La douleur incendiait son corps, lentement, aveuglement, le détruisant jusqu'à ce qu'il disparaisse. Son esprit divaguait ravivant de pesant souvenir, tourmentant son âme délabrée. Jeremy revivait son enfance seul, abandonné de tous, différent, maudit. Il ressentait la peur, les tourments, l'insécurité de sa cavale, les battements de son cœur ralentissant, s'amenuisant, s'effaçant un à un pour ne plus retentirent, pour s'effacer. La solitude de son tombeau de bois, le manque d'oxygène, la terre, la crasse l'étouffait à nouveau. Il percevait les omnipotents bras de son divin père l'arrachant à son enfer sec, asphyxiant, argileux. Ce pouvoir lui donnant à nouveau vie, lui accordant le droit d'exister, le subjuguait une fois de plus. Puis les tourments revenaient. Il redécouvrait les Témoins, ses ennemies, Abigail Mills et Ichabod Crane, son géniteur. Il se rapprochait d'eux, se servait d'eux et celui s'étant baptisé Henry Parish retrouvait sa mère. Les images le torturant s'accéléraient, se brouillaient, ralentissaient, ne devenant qu'un amas de souffrance.

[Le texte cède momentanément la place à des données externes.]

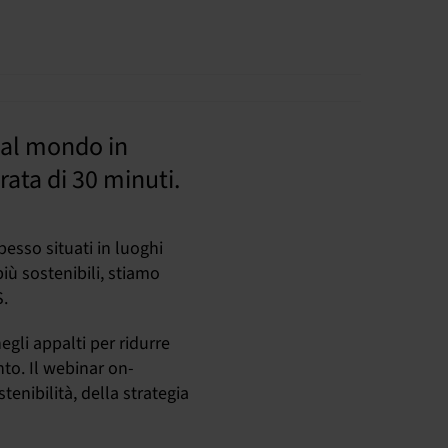
e al mondo in
rata di 30 minuti.
esso situati in luoghi
iù sostenibili, stiamo
S.
egli appalti per ridurre
nto. Il webinar on-
enibilità, della strategia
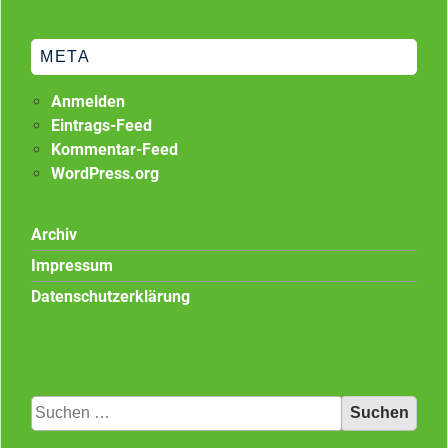
META
Anmelden
Eintrags-Feed
Kommentar-Feed
WordPress.org
Archiv
Impressum
Datenschutzerklärung
Suchen
nach:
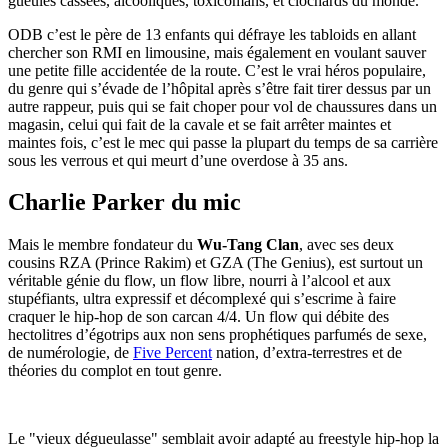
gueules cassées, alcooliques, toxicomans, et clochards du monde.
ODB c’est le père de 13 enfants qui défraye les tabloids en allant
chercher son RMI en limousine, mais également en voulant sauver
une petite fille accidentée de la route. C’est le vrai héros populaire,
du genre qui s’évade de l’hôpital après s’être fait tirer dessus par un
autre rappeur, puis qui se fait choper pour vol de chaussures dans un
magasin, celui qui fait de la cavale et se fait arrêter maintes et
maintes fois, c’est le mec qui passe la plupart du temps de sa carrière
sous les verrous et qui meurt d’une overdose à 35 ans.
Charlie Parker du mic
Mais le membre fondateur du
Wu-Tang Clan
, avec ses deux
cousins RZA (Prince Rakim) et GZA (The Genius), est surtout un
véritable génie du flow, un flow libre, nourri à l’alcool et aux
stupéfiants, ultra expressif et décomplexé qui s’escrime à faire
craquer le hip-hop de son carcan 4/4. Un flow qui débite des
hectolitres d’égotrips aux non sens prophétiques parfumés de sexe,
de numérologie, de
Five Percent
nation, d’extra-terrestres et de
théories du complot en tout genre.
Le "vieux dégueulasse" semblait avoir adapté au freestyle hip-hop la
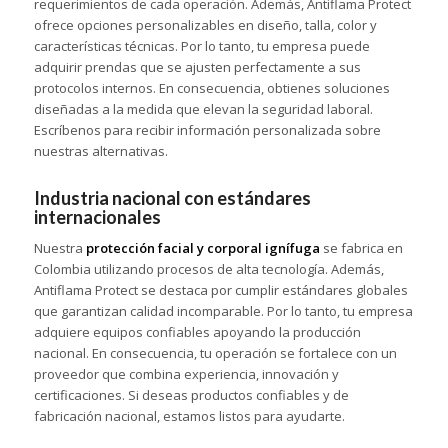
requerimientos de cada operación. Además, Antiflama Protect
ofrece opciones personalizables en diseño, talla, color y
características técnicas. Por lo tanto, tu empresa puede
adquirir prendas que se ajusten perfectamente a sus
protocolos internos. En consecuencia, obtienes soluciones
diseñadas a la medida que elevan la seguridad laboral.
Escríbenos para recibir información personalizada sobre
nuestras alternativas.
Industria nacional con estándares
internacionales
Nuestra
protección facial y corporal ignífuga
se fabrica en
Colombia utilizando procesos de alta tecnología. Además,
Antiflama Protect se destaca por cumplir estándares globales
que garantizan calidad incomparable. Por lo tanto, tu empresa
adquiere equipos confiables apoyando la producción
nacional. En consecuencia, tu operación se fortalece con un
proveedor que combina experiencia, innovación y
certificaciones. Si deseas productos confiables y de
fabricación nacional, estamos listos para ayudarte.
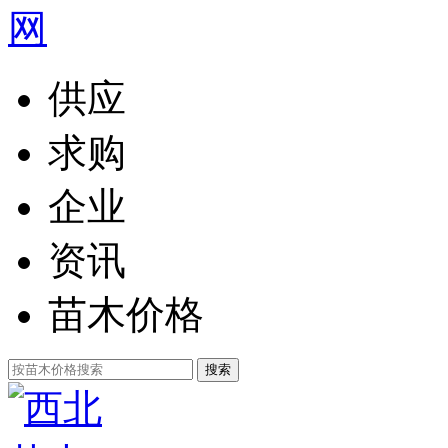
供应
求购
企业
资讯
苗木价格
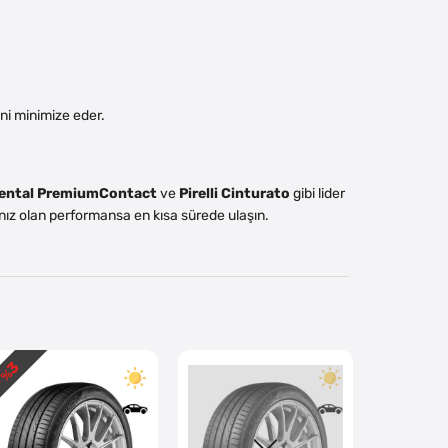
ni minimize eder.
ental PremiumContact
ve
Pirelli Cinturato
gibi lider
acınız olan performansa en kısa sürede ulaşın.
3
4
 %
- %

Il revoyait son père, son maitre ayant enfin rejoint ce monde insignifiant. Il se souvenait de la satisfaction qu'il avait ressentie. Pousser les Témoins à remuer ciel et terre lui avait semblé tellement fructifiant, le comblant au-delàs de ses attentes. Ils avaient été si crédule, manipulable, leurs humanités les rendaient si faibles, prévisibles. Une simple suggestion et ils accouraient, tels les bons chiots qu'ils étaient. Ils avaient cru que leur destin était de contrer Moloch, d'empêcher l'Apocalypse alors qu'il était tout autre. Leur destin était de lui obéir, à lui, Henry Parish, d'obéir à ses envies. Il avait écrit le destin des Témoins, les faisant courir au gré de ses affinités, les faisant souffrir suivant ses désirs, les narguant, les laissant dans l'illusion de leurs grandeurs. Ils n'avaient été que des pions, comme le cavalier sans tête, de vulgaires pions malléables comme un golem, comme de simple statuette d'argile. Henry n'avait même pas usé de ses pouvoirs.

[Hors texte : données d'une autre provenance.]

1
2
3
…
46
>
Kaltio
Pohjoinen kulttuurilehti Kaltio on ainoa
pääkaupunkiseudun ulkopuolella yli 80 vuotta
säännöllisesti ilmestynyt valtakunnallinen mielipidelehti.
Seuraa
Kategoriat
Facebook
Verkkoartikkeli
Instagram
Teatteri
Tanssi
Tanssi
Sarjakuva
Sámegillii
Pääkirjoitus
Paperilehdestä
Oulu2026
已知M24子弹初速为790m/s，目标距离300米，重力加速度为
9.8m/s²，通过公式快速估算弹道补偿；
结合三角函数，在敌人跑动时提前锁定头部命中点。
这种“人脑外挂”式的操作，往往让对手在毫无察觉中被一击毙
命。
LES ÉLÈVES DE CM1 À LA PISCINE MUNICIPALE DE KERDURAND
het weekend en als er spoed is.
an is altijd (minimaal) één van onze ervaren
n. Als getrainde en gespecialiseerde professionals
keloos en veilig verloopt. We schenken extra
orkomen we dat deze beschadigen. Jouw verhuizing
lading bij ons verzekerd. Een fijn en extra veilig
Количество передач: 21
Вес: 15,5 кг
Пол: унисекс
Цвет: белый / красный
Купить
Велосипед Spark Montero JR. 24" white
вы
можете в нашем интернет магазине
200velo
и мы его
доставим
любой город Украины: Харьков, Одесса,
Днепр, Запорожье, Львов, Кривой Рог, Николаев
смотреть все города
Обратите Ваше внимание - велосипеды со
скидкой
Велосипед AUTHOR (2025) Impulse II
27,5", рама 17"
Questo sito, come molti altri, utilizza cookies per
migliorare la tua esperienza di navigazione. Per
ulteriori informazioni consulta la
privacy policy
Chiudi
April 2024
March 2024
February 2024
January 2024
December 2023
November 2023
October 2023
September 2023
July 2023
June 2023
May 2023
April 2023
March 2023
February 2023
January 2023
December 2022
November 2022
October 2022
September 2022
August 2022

Mais il y avait eu Katrina. Cette femme le couvant de son regard affectueux, de ce regard qu'elle posait sur son mari. Elle voyait l'enfant qu'elle voulait qu'il soit, elle voyait cet enfant qu'elle avait abandonné. Cet enfant qu'elle n'avait pas eu le courage d'élever, qu'elle avait laissé dans une église à la merci de la magie, de ses consœurs. Cet enfant qu'Henry n'était plus. Elle l'avait laissé mourir, elle avait laissé ses sorcières arrêter les battements de son cœur, l'enterrer à six pieds sous terre, sous des tonnes de poussières et d'oublis.
Mais il n'était pas mort. Son cœur avait résisté à leur soi-disant magie. Il était le fruit de ce tous appelé le véritable amour. Il était l'enfant de cette tromperie qu'était l'amour, cette illusion rendant les humains faibles, cette faiblesse qu'il pouvait exploiter à sa guise. Cette femme le nommant Jeremy, qu'il appelait mère, lui avait offert une opportunité supplémentaire de faire souffrir les Témoins.

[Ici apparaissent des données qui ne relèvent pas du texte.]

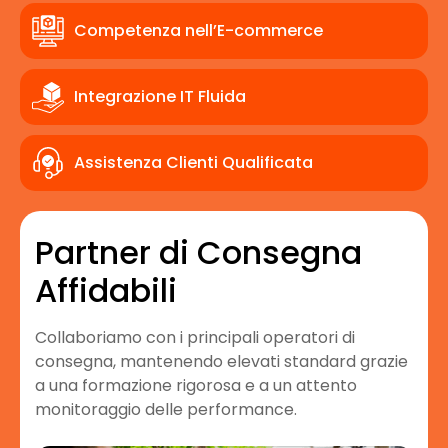
Competenza nell’E-commerce
Integrazione IT Fluida
Assistenza Clienti Qualificata
Partner di Consegna
Affidabili
Collaboriamo con i principali operatori di
consegna, mantenendo elevati standard grazie
a una formazione rigorosa e a un attento
monitoraggio delle performance.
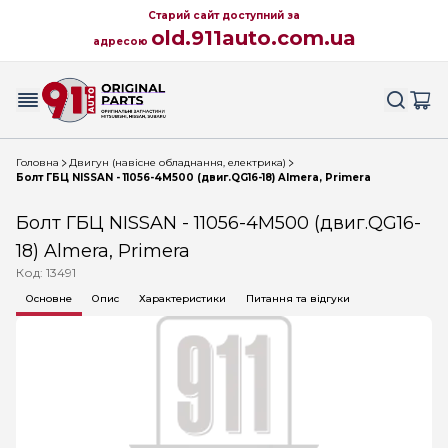
Старий сайт доступний за
old.911auto.com.ua
адресою
Головна
Двигун (навісне обладнання, електрика)
Болт ГБЦ NISSAN - 11056-4M500 (двиг.QG16-18) Almera, Primera
Болт ГБЦ NISSAN - 11056-4M500 (двиг.QG16-
18) Almera, Primera
Код: 13491
Основне
Опис
Характеристики
Питання та відгуки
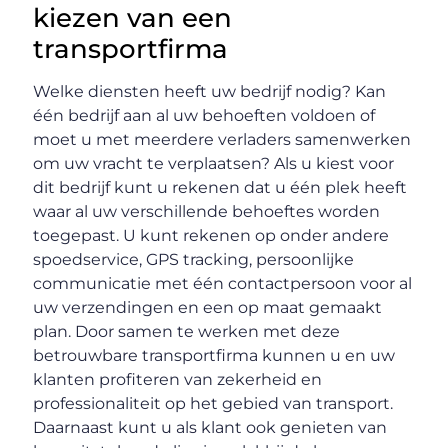
kiezen van een
transportfirma
Welke diensten heeft uw bedrijf nodig? Kan
één bedrijf aan al uw behoeften voldoen of
moet u met meerdere verladers samenwerken
om uw vracht te verplaatsen? Als u kiest voor
dit bedrijf kunt u rekenen dat u één plek heeft
waar al uw verschillende behoeftes worden
toegepast. U kunt rekenen op onder andere
spoedservice, GPS tracking, persoonlijke
communicatie met één contactpersoon voor al
uw verzendingen en een op maat gemaakt
plan. Door samen te werken met deze
betrouwbare transportfirma kunnen u en uw
klanten profiteren van zekerheid en
professionaliteit op het gebied van transport.
Daarnaast kunt u als klant ook genieten van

Katrina Von Tassel, sa génitrice, sa mère, celle qui l'avait mis au monde, enfanté, fait de lui un Crane, un ennemi de Moloch. Il s'était surpris à l'admirer. Elle et ses cheveux de feux cascadant sur ses épaules, ses yeux fauves défiant les siens, elle et sa taille amaigrit par les vêtements de cette sombre époque, ses fins bras berçant Moloch. Elle lui avait donné l'amour maternel qu'il aurait dû recevoir, lui, Jeremy Crane, Henry Parish, le mangeur de péché, le cavalier de la guerre. Elle donnait cet amour lui revenant de droit à son bourreau, au Démon, à la créature l'ayant tourmenté au purgatoire. Elle le berçait de cet amour qu'elle lui avait refusé à lui, son propre fils. Il avait senti la colère le gagnait à nouveau, cette colère qu'il n'avait jamais ressentie auparavant, de la haine et de la jalousie. Il aurait dû recevoir cette tendresse, elle aurait dû lui transmettre, s'attacher à lui, croire en la vie et non la dénigrer au nom d'un amour mort depuis des mois. Elle avait voué sa vie entière à son mari au lieu de l'aimer lui, son enfant, l'enfant qu'elle avait condamné avant même qu'il ne naisse. Elle n'avait pas su le désirer, l'espérer, le chérir. Elle l'avait abandonné, assassiné par son absence, confié à la terreur et à la solitude.
Et il les détestait tous pour cela. Il détestait Abraham, ce soi-disant Cavalier de la mort, de s'interposer entre le bonheur de ses parents, de son incompétence à convertir Katrina à leurs causes. Il détestait Crane d'avoir succombé sur le champ de bataille. Il détestait le capitaine Ivring pour sa résistance aux ténèbres. Il détestait les Mills pour l'abondons que lui avait fait subir leurs ancêtres par leurs morts, de ne pas avoir su protéger l'enfant apeuré qu'il était. Il détestait ce mercenaire, Hawley s'il ne nommait bien ainsi, d'être tombé amoureux du lieutenant, pour l'aide qu'il apportait aux Témoins. Il détestait sa mère pour l'amour inconditionnel qu'elle ressentait pour son mari. Il détestait Moloch de contribuer à sa vengeance, de l'avoir sortie de son tombeau de bois, de lui voler la tendresse maternelle lui étant destiné, de le priver de ce seul lien le rattachant encore à Katrina, de combler le vide au creux des bras de sa mère. Il les détestait tous, ce sentiment lui broyait à nouveau les entrailles alors qu'il revivait ses instants intimes qu'il avait partagé avec la femme lui ayant donné la vie, ses instants où il jouait avec sa conscience. Il les détestait tous par jalousie, bien qu'il ne l'avouerait jamais, pas même à lui-même. Ils avaient tout ce que le destin lui avait refusé, il s'était juré de les détruire pour cela.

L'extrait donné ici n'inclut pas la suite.